Extracted data entries:
++++
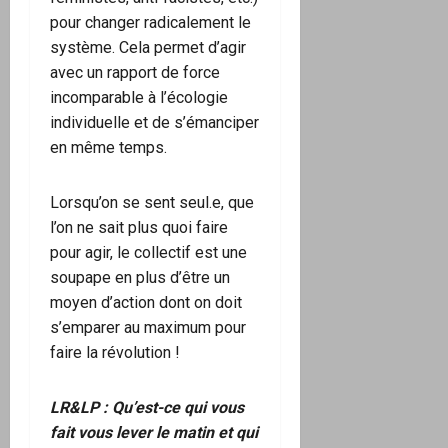
pour changer radicalement le
système. Cela permet d’agir
avec un rapport de force
incomparable à l’écologie
individuelle et de s’émanciper
en même temps.
Lorsqu’on se sent seul.e, que
l’on ne sait plus quoi faire
pour agir, le collectif est une
soupape en plus d’être un
moyen d’action dont on doit
s’emparer au maximum pour
faire la révolution !
LR&LP : Qu’est-ce qui vous
fait vous lever le matin et qui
++++
Problem to solve:
Would you transcribe all of the data exactly, apart from its pictures?

Output:
pour changer radicalement le
système. Cela permet d’agir
avec un rapport de force
incomparable à l’écologie
individuelle et de s’émanciper
en même temps.
Lorsqu’on se sent seul.e, que
l’on ne sait plus quoi faire
pour agir, le collectif est une
soupape en plus d’être un
moyen d’action dont on doit
s’emparer au maximum pour
faire la révolution !
LR&LP : Qu’est-ce qui vous
fait vous lever le matin et qui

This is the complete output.